Start of DATA TO USE

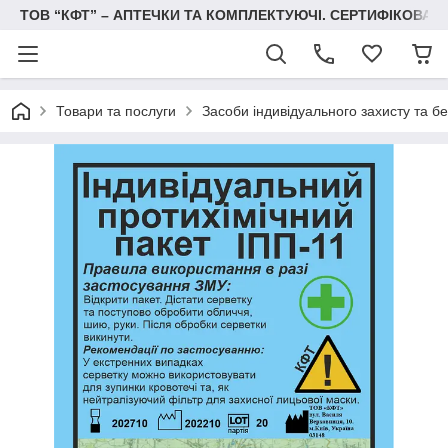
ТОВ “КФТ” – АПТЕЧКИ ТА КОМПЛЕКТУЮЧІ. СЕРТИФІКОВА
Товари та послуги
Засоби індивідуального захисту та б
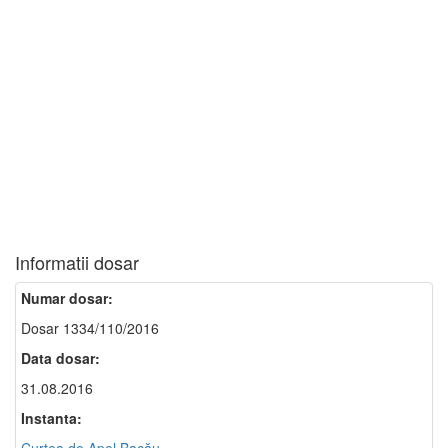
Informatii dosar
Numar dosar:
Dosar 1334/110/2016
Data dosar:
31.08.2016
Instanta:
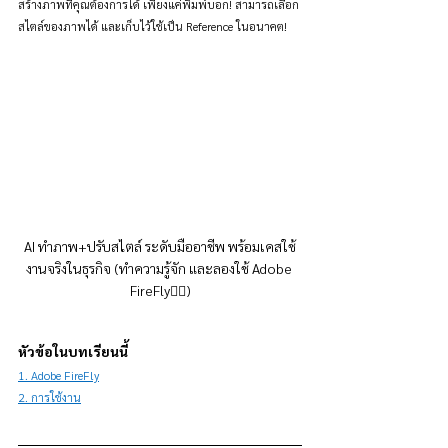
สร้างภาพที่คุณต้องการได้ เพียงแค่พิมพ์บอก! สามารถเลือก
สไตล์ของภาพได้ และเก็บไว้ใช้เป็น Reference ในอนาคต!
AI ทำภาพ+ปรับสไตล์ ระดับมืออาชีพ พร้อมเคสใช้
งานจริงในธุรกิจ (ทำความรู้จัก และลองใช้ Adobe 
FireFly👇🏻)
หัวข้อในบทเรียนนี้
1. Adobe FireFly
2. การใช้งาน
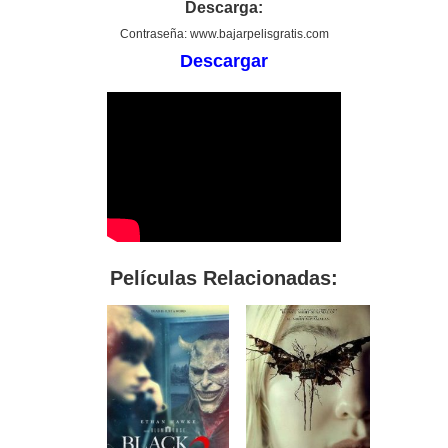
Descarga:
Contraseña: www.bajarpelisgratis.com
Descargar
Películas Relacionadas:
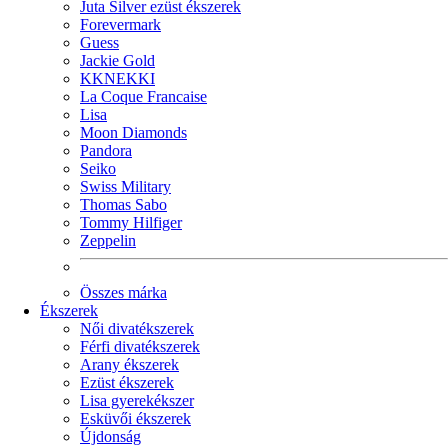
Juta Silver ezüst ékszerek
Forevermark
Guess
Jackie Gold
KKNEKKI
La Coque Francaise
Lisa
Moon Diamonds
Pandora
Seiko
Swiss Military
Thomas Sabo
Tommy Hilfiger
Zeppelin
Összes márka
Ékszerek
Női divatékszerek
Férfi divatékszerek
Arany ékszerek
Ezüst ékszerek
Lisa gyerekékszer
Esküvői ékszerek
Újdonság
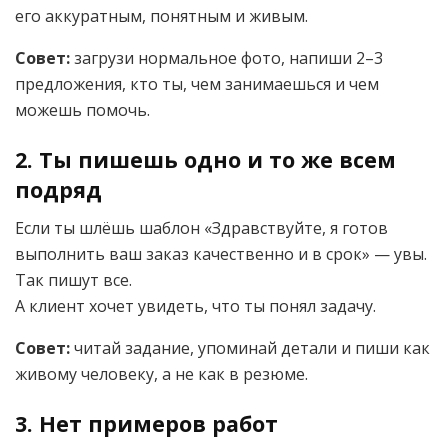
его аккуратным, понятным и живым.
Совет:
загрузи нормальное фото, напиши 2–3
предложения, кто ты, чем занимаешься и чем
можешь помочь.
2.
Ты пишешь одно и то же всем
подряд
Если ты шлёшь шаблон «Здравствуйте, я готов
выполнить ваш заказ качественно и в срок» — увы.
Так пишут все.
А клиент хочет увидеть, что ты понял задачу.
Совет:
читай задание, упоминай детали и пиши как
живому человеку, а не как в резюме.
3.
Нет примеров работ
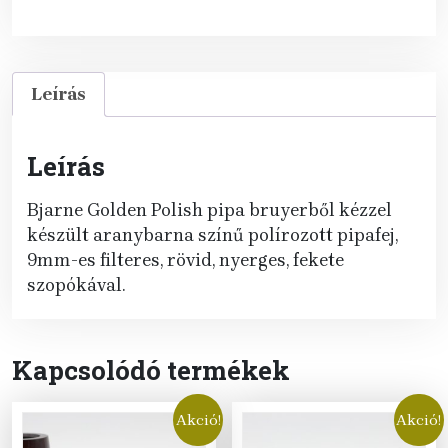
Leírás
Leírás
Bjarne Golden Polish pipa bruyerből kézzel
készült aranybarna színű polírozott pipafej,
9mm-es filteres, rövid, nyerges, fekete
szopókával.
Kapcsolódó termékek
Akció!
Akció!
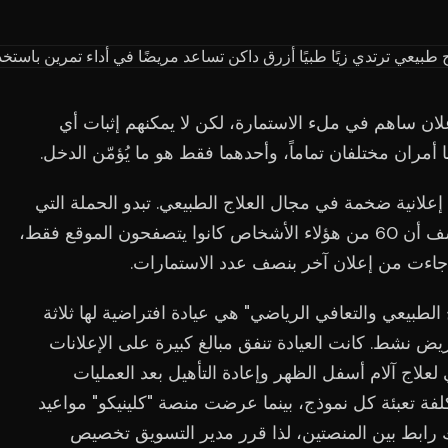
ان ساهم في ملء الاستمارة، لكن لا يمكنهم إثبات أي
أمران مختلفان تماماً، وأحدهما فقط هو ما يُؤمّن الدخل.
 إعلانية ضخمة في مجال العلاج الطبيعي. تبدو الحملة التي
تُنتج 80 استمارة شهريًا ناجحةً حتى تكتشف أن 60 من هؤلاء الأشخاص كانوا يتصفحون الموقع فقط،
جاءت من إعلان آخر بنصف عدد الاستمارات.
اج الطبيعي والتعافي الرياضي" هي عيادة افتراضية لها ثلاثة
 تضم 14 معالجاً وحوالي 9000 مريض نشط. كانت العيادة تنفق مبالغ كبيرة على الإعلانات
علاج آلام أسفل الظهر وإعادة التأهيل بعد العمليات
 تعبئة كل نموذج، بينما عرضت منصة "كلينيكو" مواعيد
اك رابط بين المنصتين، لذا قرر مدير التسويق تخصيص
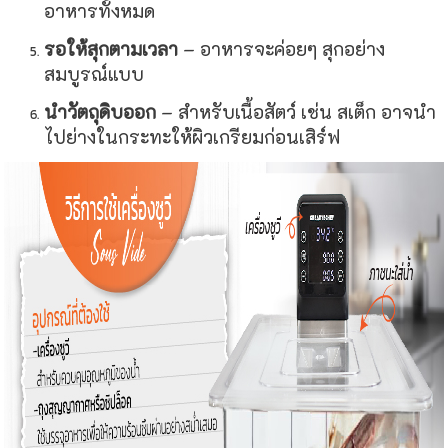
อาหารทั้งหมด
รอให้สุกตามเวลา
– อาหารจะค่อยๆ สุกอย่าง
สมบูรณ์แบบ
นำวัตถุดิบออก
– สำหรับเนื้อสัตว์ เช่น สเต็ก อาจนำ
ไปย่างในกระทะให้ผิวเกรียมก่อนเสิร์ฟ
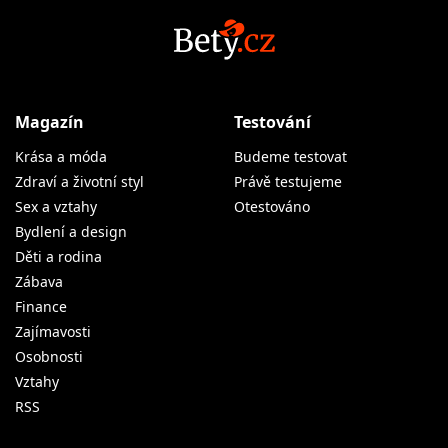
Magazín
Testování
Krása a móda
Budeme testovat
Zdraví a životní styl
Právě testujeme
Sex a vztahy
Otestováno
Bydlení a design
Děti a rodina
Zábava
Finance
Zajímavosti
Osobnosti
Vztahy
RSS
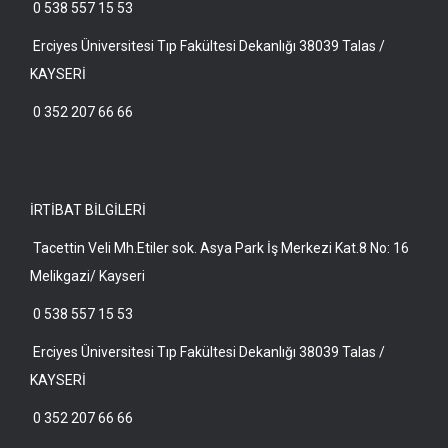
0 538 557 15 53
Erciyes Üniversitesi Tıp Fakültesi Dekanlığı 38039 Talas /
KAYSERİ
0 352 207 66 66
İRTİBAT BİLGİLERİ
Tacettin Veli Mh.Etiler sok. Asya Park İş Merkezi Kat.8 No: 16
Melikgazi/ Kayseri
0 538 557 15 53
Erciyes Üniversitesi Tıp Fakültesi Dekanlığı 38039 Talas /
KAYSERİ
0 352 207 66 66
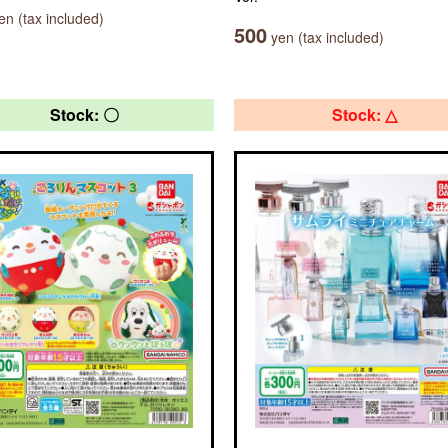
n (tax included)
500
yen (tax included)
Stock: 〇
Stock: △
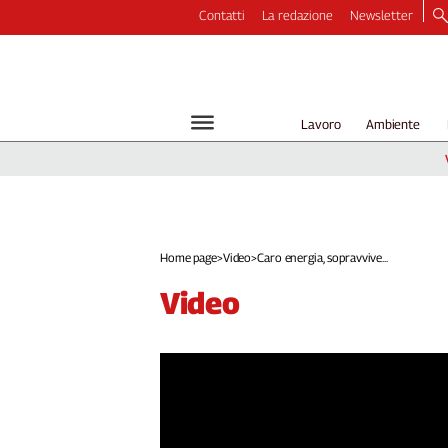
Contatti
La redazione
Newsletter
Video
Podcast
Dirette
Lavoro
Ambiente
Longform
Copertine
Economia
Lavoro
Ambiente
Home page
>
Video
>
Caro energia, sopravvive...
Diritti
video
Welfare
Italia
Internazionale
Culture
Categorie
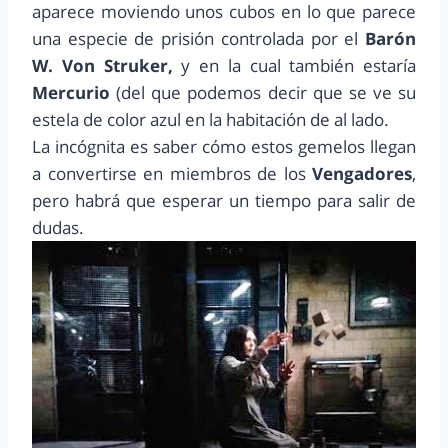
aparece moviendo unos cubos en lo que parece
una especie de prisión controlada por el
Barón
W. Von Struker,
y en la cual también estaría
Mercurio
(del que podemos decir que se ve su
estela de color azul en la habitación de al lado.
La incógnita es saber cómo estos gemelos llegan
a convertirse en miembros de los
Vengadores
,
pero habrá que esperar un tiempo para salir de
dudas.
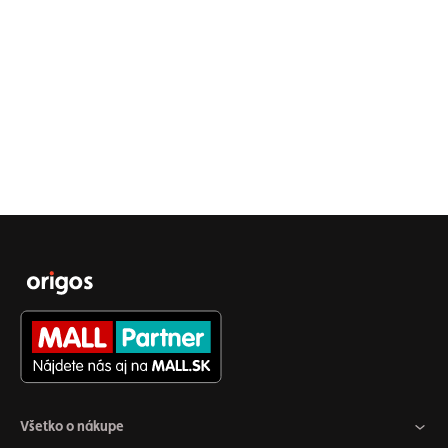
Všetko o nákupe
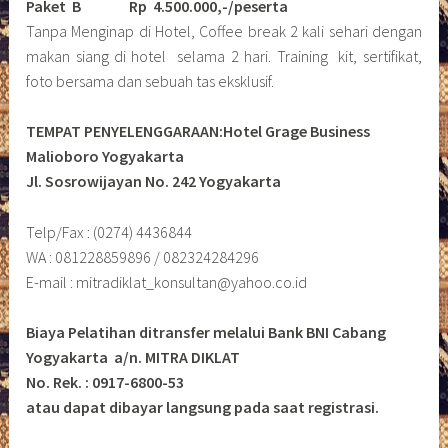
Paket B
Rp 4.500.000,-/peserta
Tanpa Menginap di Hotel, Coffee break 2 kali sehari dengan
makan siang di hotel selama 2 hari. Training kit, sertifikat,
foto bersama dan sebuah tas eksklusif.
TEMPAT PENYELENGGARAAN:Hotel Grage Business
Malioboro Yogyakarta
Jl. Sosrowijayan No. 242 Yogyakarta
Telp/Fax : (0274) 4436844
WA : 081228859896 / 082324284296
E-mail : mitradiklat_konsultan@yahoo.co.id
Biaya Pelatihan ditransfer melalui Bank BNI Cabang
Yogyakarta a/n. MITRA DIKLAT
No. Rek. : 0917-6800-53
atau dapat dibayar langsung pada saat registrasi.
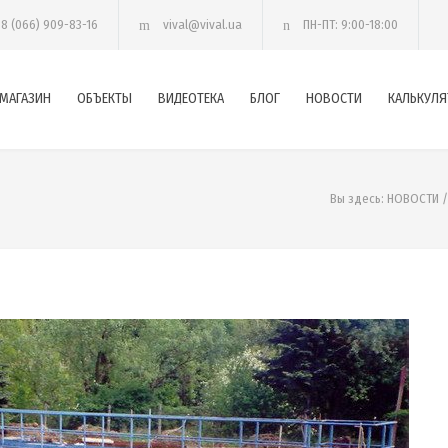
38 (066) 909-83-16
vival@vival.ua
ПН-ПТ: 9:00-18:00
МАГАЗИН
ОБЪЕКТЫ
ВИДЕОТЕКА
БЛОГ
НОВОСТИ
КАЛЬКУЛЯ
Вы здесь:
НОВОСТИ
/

End of DATA TO USE

## EXERCISE BRIEF:
Nothing but the lines from the one with "Thomas Sabo" to the one with "ไปย่างในกระทะให้ผิวเกรียมก่อนเสิร์ฟ" above, both included, should be transcribed, exactly and without pictures.

## ANSWER TO THIS EXERCISE:
Thomas Sabo
Tommy Hilfiger
Zeppelin
Összes márka
Ékszerek
Női divatékszerek
Férfi divatékszerek
Arany ékszerek
Ezüst ékszerek
Lisa gyerekékszer
Esküvői ékszerek
Újdonság
его аккуратным, понятным и живым.
Совет:
загрузи нормальное фото, напиши 2–3
предложения, кто ты, чем занимаешься и чем
можешь помочь.
2.
Ты пишешь одно и то же всем
подряд
Если ты шлёшь шаблон «Здравствуйте, я готов
выполнить ваш заказ качественно и в срок» — увы.
Так пишут все.
А клиент хочет увидеть, что ты понял задачу.
Совет:
читай задание, упоминай детали и пиши как
живому человеку, а не как в резюме.
3.
Нет примеров работ
Leírás
Leírás
Bjarne Golden Polish pipa bruyerből kézzel
készült aranybarna színű polírozott pipafej,
9mm-es filteres, rövid, nyerges, fekete
szopókával.
Kapcsolódó termékek
Akció!
Akció!
ان ساهم في ملء الاستمارة، لكن لا يمكنهم إثبات أي
أمران مختلفان تماماً، وأحدهما فقط هو ما يُؤمّن الدخل.
 إعلانية ضخمة في مجال العلاج الطبيعي. تبدو الحملة التي
تُنتج 80 استمارة شهريًا ناجحةً حتى تكتشف أن 60 من هؤلاء الأشخاص كانوا يتصفحون الموقع فقط،
جاءت من إعلان آخر بنصف عدد الاستمارات.
اج الطبيعي والتعافي الرياضي" هي عيادة افتراضية لها ثلاثة
 تضم 14 معالجاً وحوالي 9000 مريض نشط. كانت العيادة تنفق مبالغ كبيرة على الإعلانات
علاج آلام أسفل الظهر وإعادة التأهيل بعد العمليات
 تعبئة كل نموذج، بينما عرضت منصة "كلينيكو" مواعيد
اك رابط بين المنصتين، لذا قرر مدير التسويق تخصيص
อาหารทั้งหมด
รอให้สุกตามเวลา
– อาหารจะค่อยๆ สุกอย่าง
สมบูรณ์แบบ
นำวัตถุดิบออก
– สำหรับเนื้อสัตว์ เช่น สเต็ก อาจนำ
ไปย่างในกระทะให้ผิวเกรียมก่อนเสิร์ฟ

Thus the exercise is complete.